_TASK MATERIAL_
============
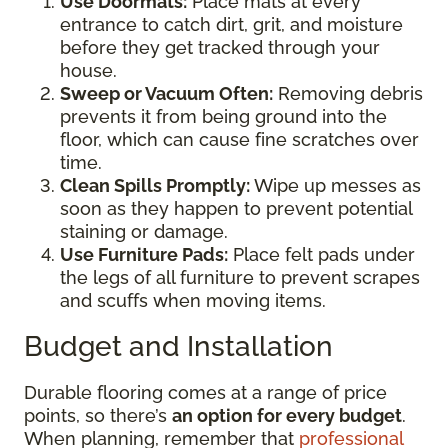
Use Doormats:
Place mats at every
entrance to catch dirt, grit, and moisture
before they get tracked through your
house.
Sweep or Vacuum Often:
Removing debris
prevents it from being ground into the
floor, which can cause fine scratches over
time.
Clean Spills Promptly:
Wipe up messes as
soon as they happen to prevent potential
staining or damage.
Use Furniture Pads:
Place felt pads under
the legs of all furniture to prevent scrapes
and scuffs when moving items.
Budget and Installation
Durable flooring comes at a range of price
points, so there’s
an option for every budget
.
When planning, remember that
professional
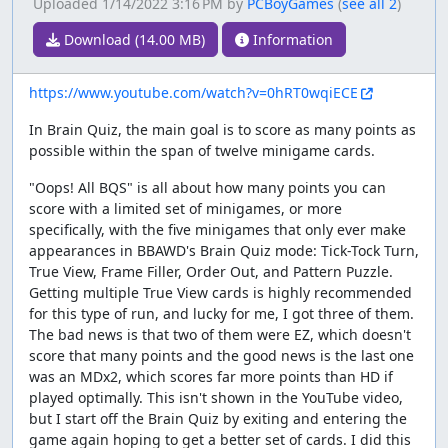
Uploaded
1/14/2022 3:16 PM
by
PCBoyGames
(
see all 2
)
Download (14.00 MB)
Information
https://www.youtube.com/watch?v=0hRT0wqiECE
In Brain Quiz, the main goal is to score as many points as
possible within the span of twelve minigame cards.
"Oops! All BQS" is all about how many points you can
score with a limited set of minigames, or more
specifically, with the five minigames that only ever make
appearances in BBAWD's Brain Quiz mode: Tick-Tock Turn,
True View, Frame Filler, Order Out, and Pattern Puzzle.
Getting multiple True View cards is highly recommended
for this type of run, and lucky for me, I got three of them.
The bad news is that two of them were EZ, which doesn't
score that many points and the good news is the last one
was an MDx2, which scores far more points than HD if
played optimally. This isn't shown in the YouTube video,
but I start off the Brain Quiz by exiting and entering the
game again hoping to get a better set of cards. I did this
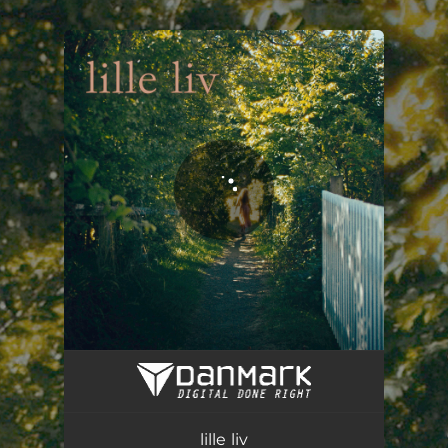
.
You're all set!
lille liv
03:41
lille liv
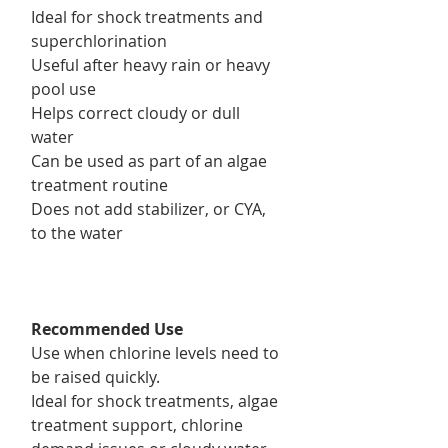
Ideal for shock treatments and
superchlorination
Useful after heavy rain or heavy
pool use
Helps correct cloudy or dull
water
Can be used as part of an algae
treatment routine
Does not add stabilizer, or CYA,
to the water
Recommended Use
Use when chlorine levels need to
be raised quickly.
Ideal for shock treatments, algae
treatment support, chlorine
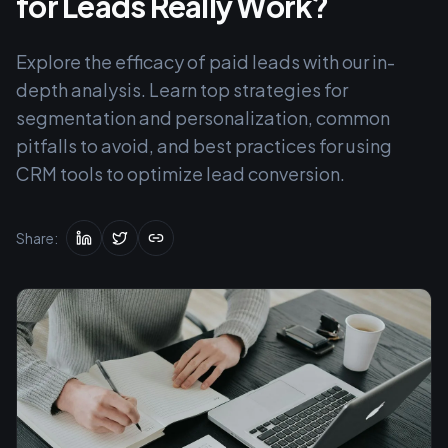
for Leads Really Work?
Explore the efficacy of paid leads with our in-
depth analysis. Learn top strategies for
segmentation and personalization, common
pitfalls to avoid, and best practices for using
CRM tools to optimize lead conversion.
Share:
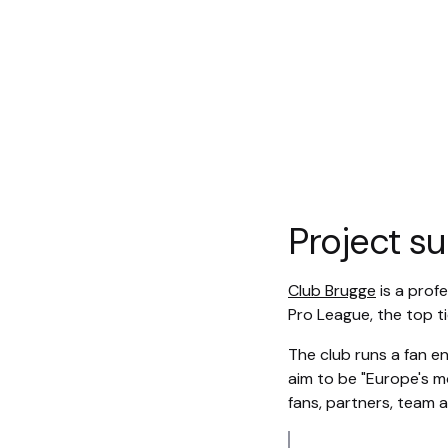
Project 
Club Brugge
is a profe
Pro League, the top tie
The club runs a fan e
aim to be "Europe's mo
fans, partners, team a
============
_AIM OF THE TASK_
Could you please write out exactly the lines from the start of the entries above through the line that holds "Useful after heavy rain or heavy", both included, with no pictures?

_TASK SOLUTION_
Use Doormats:
Place mats at every
entrance to catch dirt, grit, and moisture
before they get tracked through your
house.
Sweep or Vacuum Often:
Removing debris
prevents it from being ground into the
floor, which can cause fine scratches over
time.
Clean Spills Promptly:
Wipe up messes as
soon as they happen to prevent potential
staining or damage.
Use Furniture Pads:
Place felt pads under
the legs of all furniture to prevent scrapes
and scuffs when moving items.
Budget and Installation
Durable flooring comes at a range of price
points, so there’s
an option for every budget
.
When planning, remember that
professional
Uploaded
1/14/2022 3:16 PM
by
PCBoyGames
(
see all 2
)
Download (14.00 MB)
Information
https://www.youtube.com/watch?v=0hRT0wqiECE
In Brain Quiz, the main goal is to score as many points as
possible within the span of twelve minigame cards.
"Oops! All BQS" is all about how many points you can
score with a limited set of minigames, or more
specifically, with the five minigames that only ever make
appearances in BBAWD's Brain Quiz mode: Tick-Tock Turn,
True View, Frame Filler, Order Out, and Pattern Puzzle.
Getting multiple True View cards is highly recommended
for this type of run, and lucky for me, I got three of them.
The bad news is that two of them were EZ, which doesn't
score that many points and the good news is the last one
was an MDx2, which scores far more points than HD if
played optimally. This isn't shown in the YouTube video,
but I start off the Brain Quiz by exiting and entering the
game again hoping to get a better set of cards. I did this
.
You're all set!
lille liv
03:41
lille liv
Ideal for shock treatments and
superchlorination
Useful after heavy rain or heavy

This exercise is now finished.